Alors que le Chaos Computer Club démontrait que le système pouvait être déjoué avec l'image d'une empreinte, l'un de nos lecteurs proposait une méthode plus simple encore : « On oublie qu'il suffit d'attendre que vous soyez endormi pour utiliser votre doigt pour déverrouiller votre 5s… Bref, ce nouveau système facilite la tâche de conjoints jaloux ou de parents indiscrets ». Voilà au moins un risque que Face ID va effacer vu qu'il a besoin que vous soyez éveillé et attentif (lire iPhone X : Apple donne les détails du fonctionnement de Face ID).
Prudence, prudence, prévenaient deux autres lecteurs versés dans le hacking acrobatique : « Une empreinte sous forme numérique, ou le token généré avec, peut être réinjectée dans l'électronique pour la tromper ou utiliser ailleurs. C'est une question d'imagination. On n'a pas le recul encore sur tout ça et il naturel d'être prudent. C'est une bonne chose ».
Un autre embrayait : « Oui, si la reconnaissance d'empreintes devient un protocole universel d'identification des personnes, et pour des tas de services au quotidien comme pour des autorisations quelconques, des achats, des pass divers, etc. Cela existe déjà, c'est l'échelle qui sera différente et qui touchera tout le monde, ou quasiment ».
Un succès incertain
On l'a peut-être oublié, mais en 2013, Touch ID ne servait qu'à deux choses : déverrouiller son téléphone et acheter sur les boutiques en ligne d'Apple. Pas sûr que l'entreprise de Tim Cook veuille aller plus loin, soupçonnait un lecteur : « Je ne pense pas qu'Apple vise à devenir un organisme de paiement tel PayPal ou Google et certainement PAS via Touch ID. Personne ne s'est lancé là dedans, c'est PAS sans raison ».
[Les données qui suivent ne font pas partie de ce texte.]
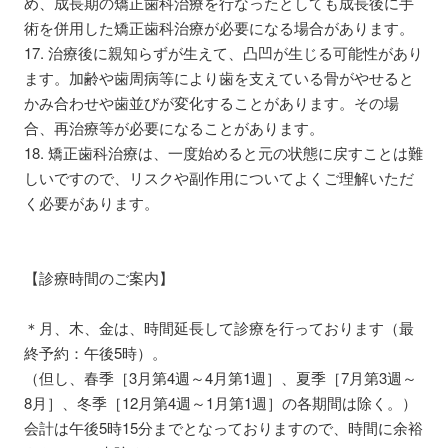
め、成長期の矯正歯科治療を行なったとしても成長後に手
術を併用した矯正歯科治療が必要になる場合があります。
17. 治療後に親知らずが生えて、凸凹が生じる可能性があり
ます。加齢や歯周病等により歯を支えている骨がやせると
かみ合わせや歯並びが変化することがあります。その場
合、再治療等が必要になることがあります。
18. 矯正歯科治療は、一度始めると元の状態に戻すことは難
しいですので、リスクや副作用についてよくご理解いただ
く必要があります。
【診療時間のご案内】
＊月、木、金は、時間延長して診療を行っております（最
終予約：午後5時）。
（但し、春季［3月第4週～4月第1週］、夏季［7月第3週～
8月］、冬季［12月第4週～1月第1週］の各期間は除く。）
会計は午後5時15分までとなっておりますので、時間に余裕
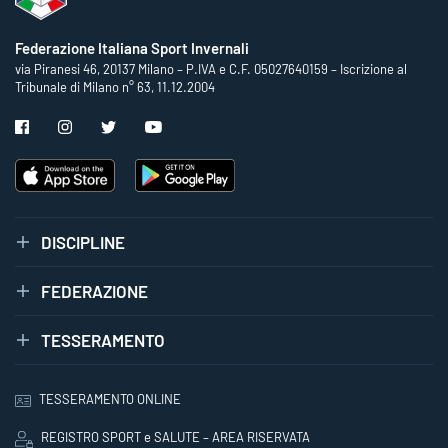
Federazione Italiana Sport Invernali
via Piranesi 46, 20137 Milano – P.IVA e C.F. 05027640159 – Iscrizione al
Tribunale di Milano n° 63, 11.12.2004
DISCIPLINE
FEDERAZIONE
TESSERAMENTO
TESSERAMENTO ONLINE
REGISTRO SPORT e SALUTE – AREA RISERVATA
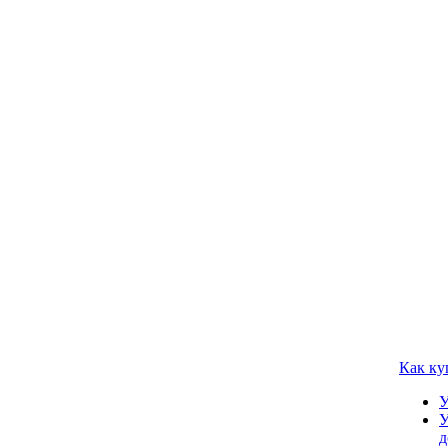
Как ку
У
У
д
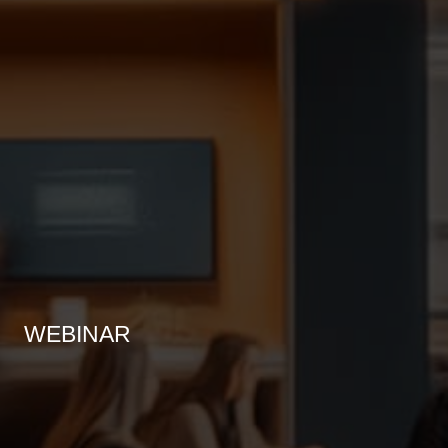
WEBINAR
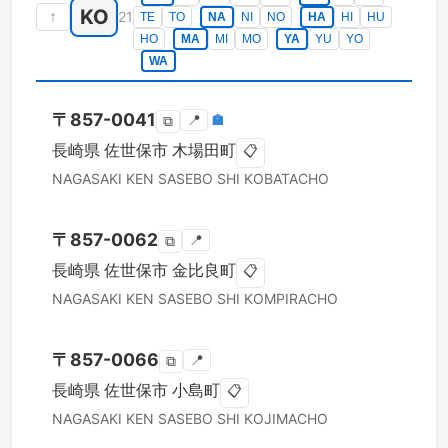
KO
↑
21
TE
TO
NA
NI
NO
HA
HI
HU
HO
MA
MI
MO
YA
YU
YO
WA
〒
857-0041
📍
🏣
⧉
長崎県
佐世保市
木場田町
📋
NAGASAKI KEN
SASEBO SHI
KOBATACHO
〒
857-0062
📍
⧉
長崎県
佐世保市
金比良町
📋
NAGASAKI KEN
SASEBO SHI
KOMPIRACHO
〒
857-0066
📍
⧉
長崎県
佐世保市
小島町
📋
NAGASAKI KEN
SASEBO SHI
KOJIMACHO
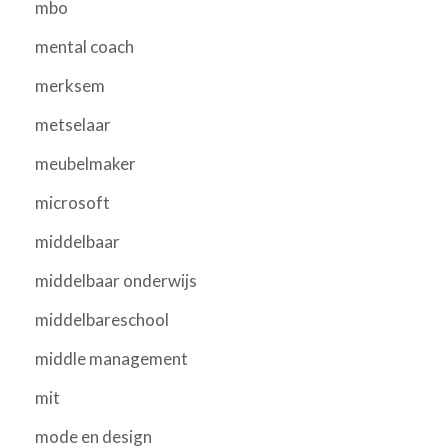
mbo
mental coach
merksem
metselaar
meubelmaker
microsoft
middelbaar
middelbaar onderwijs
middelbareschool
middle management
mit
mode en design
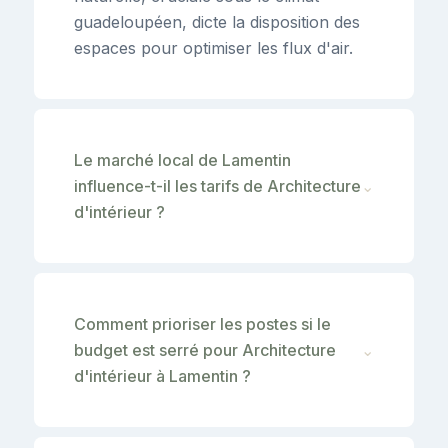
guadeloupéen, dicte la disposition des
espaces pour optimiser les flux d'air.
Le marché local de Lamentin
influence-t-il les tarifs de Architecture
⌄
d'intérieur ?
Comment prioriser les postes si le
budget est serré pour Architecture
⌄
d'intérieur à Lamentin ?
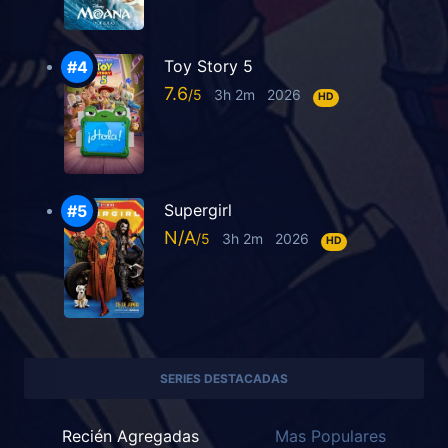
Toy Story 5
7.6
3h 2m
2026
HD
Supergirl
N/A
3h 2m
2026
HD
SERIES DESTACADAS
Recién Agregadas
Mas Populares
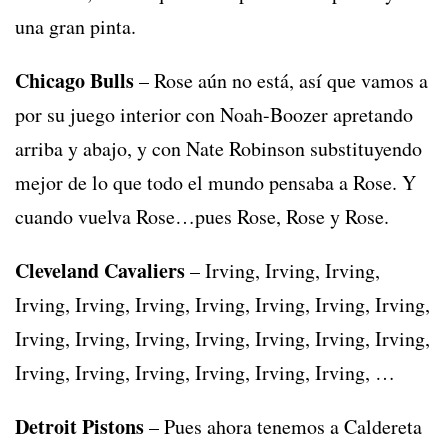
una gran pinta.
Chicago Bulls
– Rose aún no está, así que vamos a
por su juego interior con Noah-Boozer apretando
arriba y abajo, y con Nate Robinson substituyendo
mejor de lo que todo el mundo pensaba a Rose. Y
cuando vuelva Rose…pues Rose, Rose y Rose.
Cleveland Cavaliers
– Irving, Irving, Irving,
Irving, Irving, Irving, Irving, Irving, Irving, Irving,
Irving, Irving, Irving, Irving, Irving, Irving, Irving,
Irving, Irving, Irving, Irving, Irving, Irving, …
Detroit Pistons
– Pues ahora tenemos a Caldereta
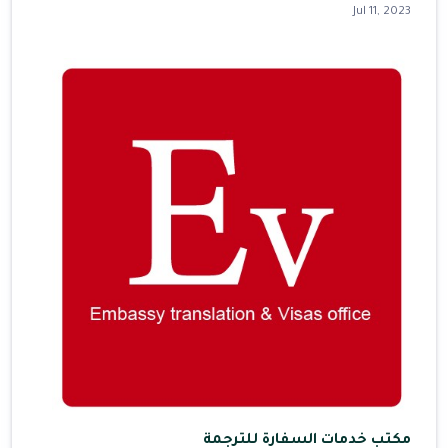
Jul 11, 2023
مكتب خدمات السفارة للترجمة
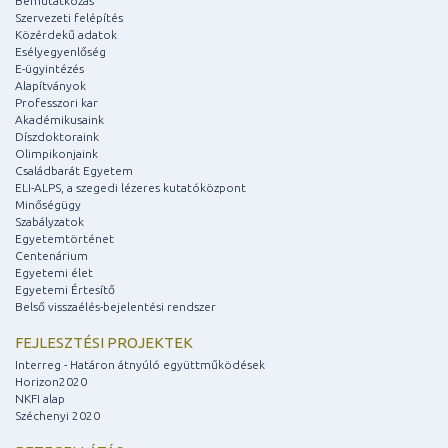
Bemutatkozás
Szervezeti felépítés
Közérdekű adatok
Esélyegyenlőség
E-ügyintézés
Alapítványok
Professzori kar
Akadémikusaink
Díszdoktoraink
Olimpikonjaink
Családbarát Egyetem
ELI-ALPS, a szegedi lézeres kutatóközpont
Minőségügy
Szabályzatok
Egyetemtörténet
Centenárium
Egyetemi élet
Egyetemi Értesítő
Belső visszaélés-bejelentési rendszer
FEJLESZTÉSI PROJEKTEK
Interreg - Határon átnyúló együttműködések
Horizon2020
NKFI alap
Széchenyi 2020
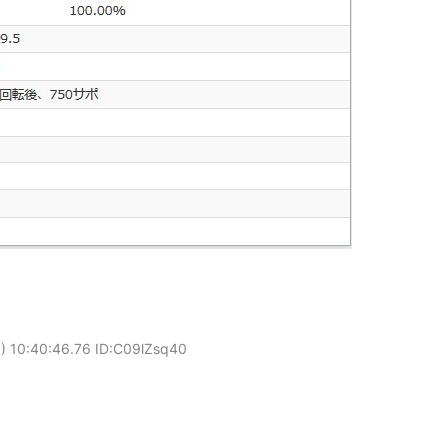
 10:40:46.76 ID:C09lZsq40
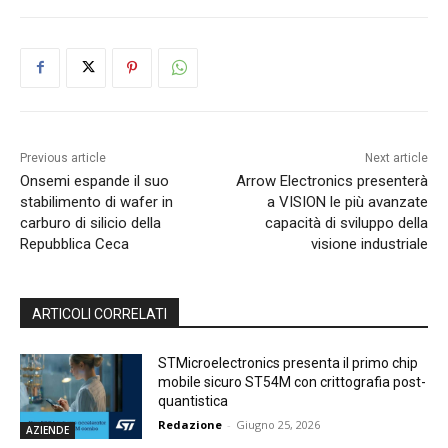
Previous article
Next article
Onsemi espande il suo
Arrow Electronics presenterà
stabilimento di wafer in
a VISION le più avanzate
carburo di silicio della
capacità di sviluppo della
Repubblica Ceca
visione industriale
ARTICOLI CORRELATI
STMicroelectronics presenta il primo chip
mobile sicuro ST54M con crittografia post-
quantistica
Redazione
-
Giugno 25, 2026
AZIENDE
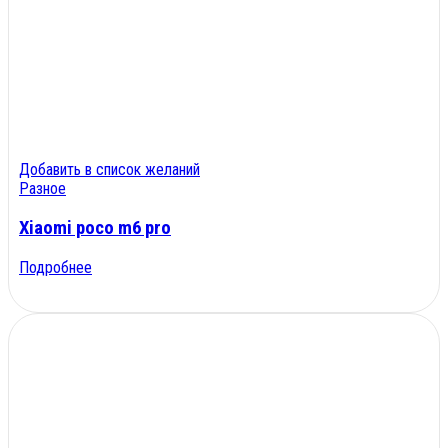
Добавить в список желаний
Разное
Xiaomi poco m6 pro
Подробнее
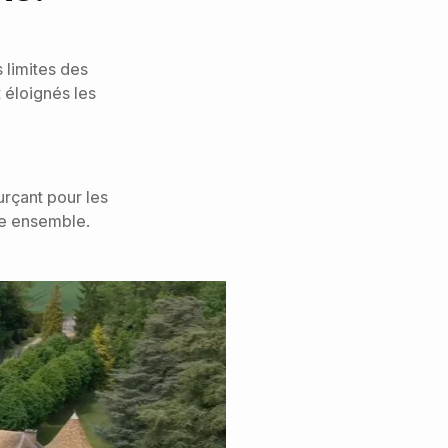
 limites des
 éloignés les
rçant pour les
ve ensemble.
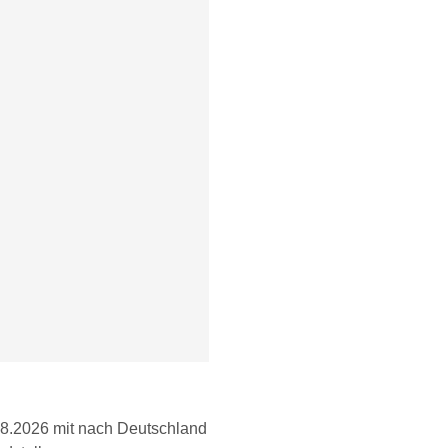
08.2026 mit nach Deutschland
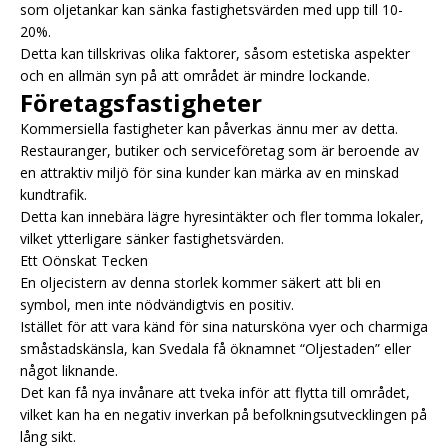
som oljetankar kan sänka fastighetsvärden med upp till 10-
20%.
Detta kan tillskrivas olika faktorer, såsom estetiska aspekter
och en allmän syn på att området är mindre lockande.
Företagsfastigheter
Kommersiella fastigheter kan påverkas ännu mer av detta.
Restauranger, butiker och serviceföretag som är beroende av
en attraktiv miljö för sina kunder kan märka av en minskad
kundtrafik.
Detta kan innebära lägre hyresintäkter och fler tomma lokaler,
vilket ytterligare sänker fastighetsvärden.
Ett Oönskat Tecken
En oljecistern av denna storlek kommer säkert att bli en
symbol, men inte nödvändigtvis en positiv.
Istället för att vara känd för sina natursköna vyer och charmiga
småstadskänsla, kan Svedala få öknamnet “Oljestaden” eller
något liknande.
Det kan få nya invånare att tveka inför att flytta till området,
vilket kan ha en negativ inverkan på befolkningsutvecklingen på
lång sikt.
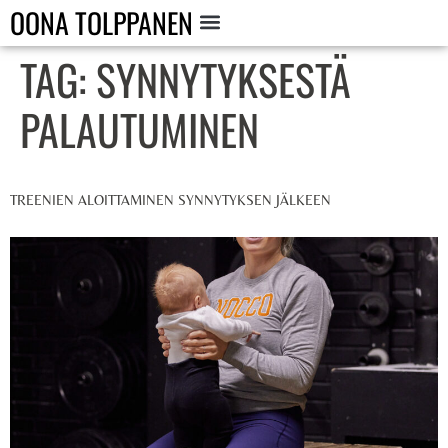
OONA TOLPPANEN
TAG:
SYNNYTYKSESTÄ
PALAUTUMINEN
TREENIEN ALOITTAMINEN SYNNYTYKSEN JÄLKEEN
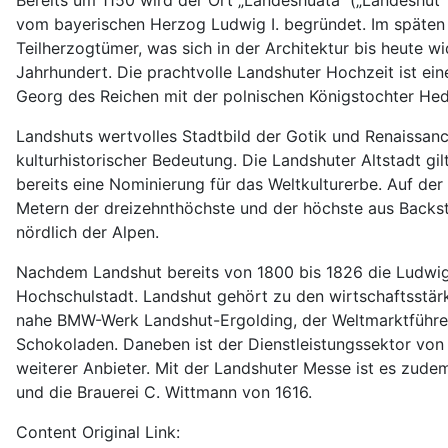
Bereits um 1150 wird der Ort „Landeshuata“ („Landeshut“ 
vom bayerischen Herzog Ludwig I. begründet. Im späten 
Teilherzogtümer, was sich in der Architektur bis heute wi
Jahrhundert. Die prachtvolle Landshuter Hochzeit ist ein
Georg des Reichen mit der polnischen Königstochter Hed
Landshuts wertvolles Stadtbild der Gotik und Renaissan
kulturhistorischer Bedeutung. Die Landshuter Altstadt gi
bereits eine Nominierung für das Weltkulturerbe. Auf der
Metern der dreizehnthöchste und der höchste aus Backst
nördlich der Alpen.
Nachdem Landshut bereits von 1800 bis 1826 die Ludwig-
Hochschulstadt. Landshut gehört zu den wirtschaftsstä
nahe BMW-Werk Landshut-Ergolding, der Weltmarktführer
Schokoladen. Daneben ist der Dienstleistungssektor vo
weiterer Anbieter. Mit der Landshuter Messe ist es zude
und die Brauerei C. Wittmann von 1616.
Content Original Link:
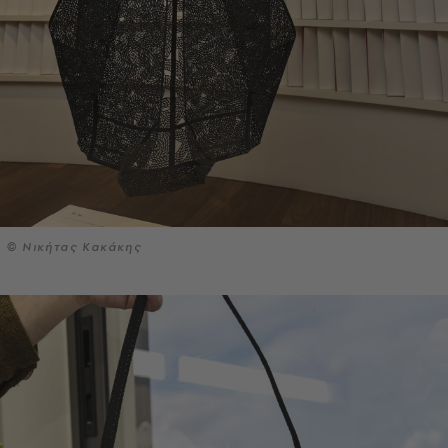
© Νικήτας Κακάκης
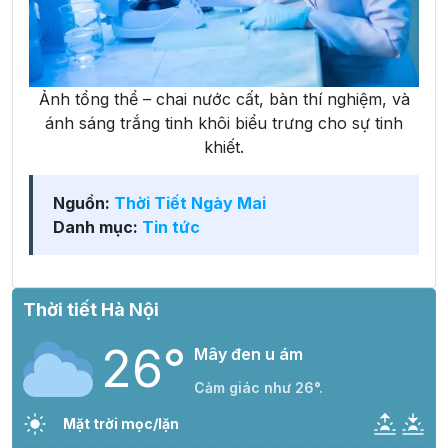
Ảnh tổng thể – chai nước cất, bàn thí nghiệm, và
ánh sáng trắng tinh khôi biểu trưng cho sự tinh
khiết.
Nguồn:
Thời Tiết Ngày Mai
Danh mục:
Tin tức
Thời tiết Hà Nội
26°
Mây đen u ám
Cảm giác như 26°.
Mặt trời mọc/lặn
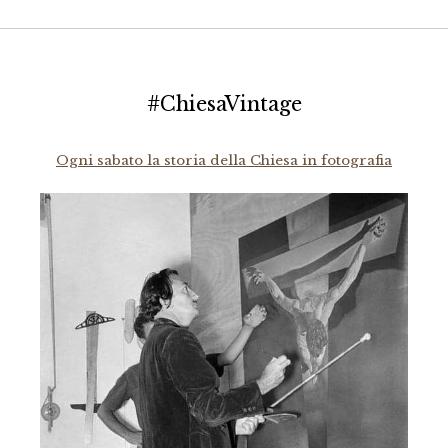
#ChiesaVintage
Ogni sabato la storia della Chiesa in fotografia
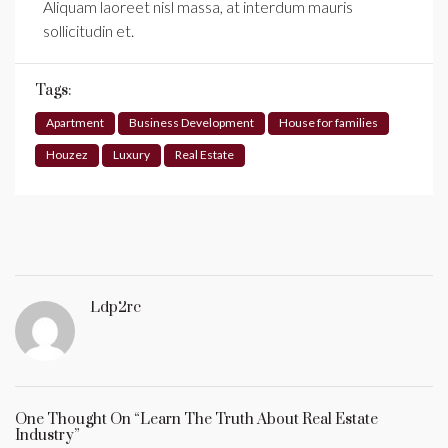
Aliquam laoreet nisl massa, at interdum mauris
sollicitudin et.
Tags:
Apartment
Business Development
House for families
Houzez
Luxury
Real Estate
Ldp2rc
One Thought On “Learn The Truth About Real Estate
Industry”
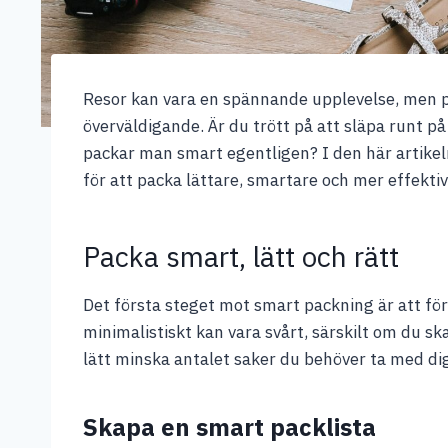
Resor kan vara en spännande upplevelse, men p
överväldigande. Är du trött på att släpa runt p
packar man smart egentligen? I den här artikel
för att packa lättare, smartare och mer effektiv
Packa smart, lätt och rätt
Det första steget mot smart packning är att för
minimalistiskt kan vara svårt, särskilt om du s
lätt minska antalet saker du behöver ta med di
Skapa en smart packlista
C'est peut-être justement parce que personne ne l'avait fait qu'Apple y est allée. Il faudra attendre à peine un an, 2014 et iOS 8, pour que les développeurs puissent en faire profiter leur apps et pour assister à la naissance d'Apple Pay. Il n'y aura pas d'attente cette fois pour Face ID, il héritera immédiatement et automatiquement de tout ce que Touch ID sait faire.
Une évolution qui rend délicieuse cette appréciation retrouvée dans un article du Figaro après l'annonce de l'iPhone 5s :
Le lecteur d'empreintes digitales, comme celui de l'iPhone 5s, sera-t-il la norme dans quelques années? Rien n'est moins sûr. D'autres appareils ont essayé de s'en équiper dans le passé, sans grand succès. C'est par exemple le cas du smartphone Atrix 4G, produit par Motorola en 2011. Des fabricants d'ordinateurs portables ont aussi expérimenté à ce sujet, avec un retour mitigé de leurs clients.
Les deux journalistes convenaient toutefois qu'Apple avait apparemment perfectionné le système. Cependant il y avait lieu de penser que l'histoire allait se répéter : certes Apple n'avait pas inventé les scanners d'empreintes intégrés aux produits informatiques mais elle s'y était mise au moment où la technologie permettait de le faire correctement et simplement pour l'utilisateur. Pas de doigt à faire glisser dans un sens précis sur un capteur qui ne servait qu'à ça. Touch ID c'était juste un doigt à poser un instant sur le bouton Home que l'on connaissait depuis le premier iPhone. Aucun apprentissage requis. Une "révolution" peut aussi naître d'une réinvention. L'iPod a réinventé le baladeur de Sony, l'iPhone a réinventé les smartphones de Nokia, Touch ID a rendu la reconnaissance biométrique par empreintes simple, rapide et transparente.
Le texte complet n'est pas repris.